• EXERCISE: Please count every line of the following material that holds "Vorbeischauen" and give the total alone.

• EXTRACTED ENTRIES:
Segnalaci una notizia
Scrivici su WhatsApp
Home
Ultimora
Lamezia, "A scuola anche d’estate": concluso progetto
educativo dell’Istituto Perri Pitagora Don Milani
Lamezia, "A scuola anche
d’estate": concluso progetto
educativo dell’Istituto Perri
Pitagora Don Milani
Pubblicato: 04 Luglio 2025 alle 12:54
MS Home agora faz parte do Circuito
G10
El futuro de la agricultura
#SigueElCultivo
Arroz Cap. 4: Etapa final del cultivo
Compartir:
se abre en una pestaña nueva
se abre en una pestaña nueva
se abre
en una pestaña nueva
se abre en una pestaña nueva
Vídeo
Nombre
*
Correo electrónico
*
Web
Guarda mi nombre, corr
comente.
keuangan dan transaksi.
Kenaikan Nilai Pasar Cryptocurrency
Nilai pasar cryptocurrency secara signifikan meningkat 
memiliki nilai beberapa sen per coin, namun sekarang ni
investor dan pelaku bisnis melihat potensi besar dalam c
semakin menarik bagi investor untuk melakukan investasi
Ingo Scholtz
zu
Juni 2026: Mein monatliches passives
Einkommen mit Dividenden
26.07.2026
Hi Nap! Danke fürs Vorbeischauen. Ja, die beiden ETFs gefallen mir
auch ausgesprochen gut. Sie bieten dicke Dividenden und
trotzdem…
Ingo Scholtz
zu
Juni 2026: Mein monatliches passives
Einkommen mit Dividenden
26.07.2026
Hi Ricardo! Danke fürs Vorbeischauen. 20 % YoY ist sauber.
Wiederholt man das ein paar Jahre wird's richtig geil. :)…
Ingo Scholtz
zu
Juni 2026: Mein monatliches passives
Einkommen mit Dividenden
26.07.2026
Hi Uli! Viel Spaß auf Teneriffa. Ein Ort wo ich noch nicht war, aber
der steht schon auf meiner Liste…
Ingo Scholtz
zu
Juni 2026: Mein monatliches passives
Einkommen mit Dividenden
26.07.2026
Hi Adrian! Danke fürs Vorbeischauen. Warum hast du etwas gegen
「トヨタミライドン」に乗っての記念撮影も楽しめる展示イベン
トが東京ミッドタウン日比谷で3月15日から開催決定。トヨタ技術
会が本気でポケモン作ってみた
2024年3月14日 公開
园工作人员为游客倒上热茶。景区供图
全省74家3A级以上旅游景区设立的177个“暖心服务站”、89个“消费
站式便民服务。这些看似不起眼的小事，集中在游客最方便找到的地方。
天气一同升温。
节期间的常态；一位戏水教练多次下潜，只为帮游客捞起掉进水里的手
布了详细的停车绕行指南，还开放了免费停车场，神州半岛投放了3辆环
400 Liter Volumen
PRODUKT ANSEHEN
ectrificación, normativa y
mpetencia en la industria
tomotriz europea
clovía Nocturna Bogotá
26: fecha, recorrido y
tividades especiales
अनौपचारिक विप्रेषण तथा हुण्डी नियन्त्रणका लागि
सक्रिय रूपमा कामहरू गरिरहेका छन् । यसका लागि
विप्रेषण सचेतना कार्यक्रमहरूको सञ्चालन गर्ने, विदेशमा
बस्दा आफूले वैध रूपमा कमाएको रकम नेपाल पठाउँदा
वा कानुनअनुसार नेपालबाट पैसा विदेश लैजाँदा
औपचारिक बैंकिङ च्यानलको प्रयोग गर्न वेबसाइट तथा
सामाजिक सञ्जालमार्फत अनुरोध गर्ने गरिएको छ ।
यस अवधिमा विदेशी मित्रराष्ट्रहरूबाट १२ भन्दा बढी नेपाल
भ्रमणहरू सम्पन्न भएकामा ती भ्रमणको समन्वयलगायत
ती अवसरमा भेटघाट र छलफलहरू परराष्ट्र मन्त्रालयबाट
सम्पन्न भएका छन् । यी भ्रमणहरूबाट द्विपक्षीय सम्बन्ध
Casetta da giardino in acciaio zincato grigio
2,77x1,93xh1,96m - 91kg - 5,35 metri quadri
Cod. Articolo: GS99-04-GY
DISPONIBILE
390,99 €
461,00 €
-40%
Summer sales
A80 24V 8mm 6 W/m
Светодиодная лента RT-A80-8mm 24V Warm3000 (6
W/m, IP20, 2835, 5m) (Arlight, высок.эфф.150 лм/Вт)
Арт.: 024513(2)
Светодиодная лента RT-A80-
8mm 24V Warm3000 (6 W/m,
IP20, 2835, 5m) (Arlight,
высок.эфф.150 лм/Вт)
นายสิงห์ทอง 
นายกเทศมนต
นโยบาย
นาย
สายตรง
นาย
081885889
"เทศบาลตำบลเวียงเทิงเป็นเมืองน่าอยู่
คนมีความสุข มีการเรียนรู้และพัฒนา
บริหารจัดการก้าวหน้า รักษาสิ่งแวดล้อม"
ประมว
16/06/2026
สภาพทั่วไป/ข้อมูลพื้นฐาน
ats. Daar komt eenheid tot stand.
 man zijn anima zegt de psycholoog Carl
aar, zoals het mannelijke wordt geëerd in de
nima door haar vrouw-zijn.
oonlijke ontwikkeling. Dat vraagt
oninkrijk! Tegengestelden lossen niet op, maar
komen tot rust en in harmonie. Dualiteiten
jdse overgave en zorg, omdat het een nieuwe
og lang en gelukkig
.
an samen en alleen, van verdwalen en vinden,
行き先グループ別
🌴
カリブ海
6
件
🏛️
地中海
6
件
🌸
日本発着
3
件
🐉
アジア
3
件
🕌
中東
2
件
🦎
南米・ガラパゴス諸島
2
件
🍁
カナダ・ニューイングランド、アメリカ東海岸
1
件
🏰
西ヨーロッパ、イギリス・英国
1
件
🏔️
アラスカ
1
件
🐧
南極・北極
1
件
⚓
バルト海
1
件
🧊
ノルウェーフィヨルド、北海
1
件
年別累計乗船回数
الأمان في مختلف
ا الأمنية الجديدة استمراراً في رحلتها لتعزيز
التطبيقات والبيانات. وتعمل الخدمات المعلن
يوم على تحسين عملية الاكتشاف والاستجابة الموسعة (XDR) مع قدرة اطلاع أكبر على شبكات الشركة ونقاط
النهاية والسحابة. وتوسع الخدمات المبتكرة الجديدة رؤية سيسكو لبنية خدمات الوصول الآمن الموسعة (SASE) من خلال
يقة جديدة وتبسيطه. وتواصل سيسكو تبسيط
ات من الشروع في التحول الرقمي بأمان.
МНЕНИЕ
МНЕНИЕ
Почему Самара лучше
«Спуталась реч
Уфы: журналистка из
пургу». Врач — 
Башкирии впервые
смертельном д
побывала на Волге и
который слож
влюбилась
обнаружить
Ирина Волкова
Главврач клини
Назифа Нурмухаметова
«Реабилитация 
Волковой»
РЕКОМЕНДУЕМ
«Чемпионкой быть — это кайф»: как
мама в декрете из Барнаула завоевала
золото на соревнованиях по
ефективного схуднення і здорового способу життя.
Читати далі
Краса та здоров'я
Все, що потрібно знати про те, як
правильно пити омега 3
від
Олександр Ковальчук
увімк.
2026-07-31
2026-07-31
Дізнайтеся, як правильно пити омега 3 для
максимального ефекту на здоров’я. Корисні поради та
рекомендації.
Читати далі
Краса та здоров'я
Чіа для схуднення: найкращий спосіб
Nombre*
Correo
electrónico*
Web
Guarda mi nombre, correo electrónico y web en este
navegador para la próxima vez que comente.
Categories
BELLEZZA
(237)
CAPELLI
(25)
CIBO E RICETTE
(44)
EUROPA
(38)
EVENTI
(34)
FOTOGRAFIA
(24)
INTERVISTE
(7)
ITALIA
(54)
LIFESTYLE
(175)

• SOLUTION TO THIS EXERCISE: 3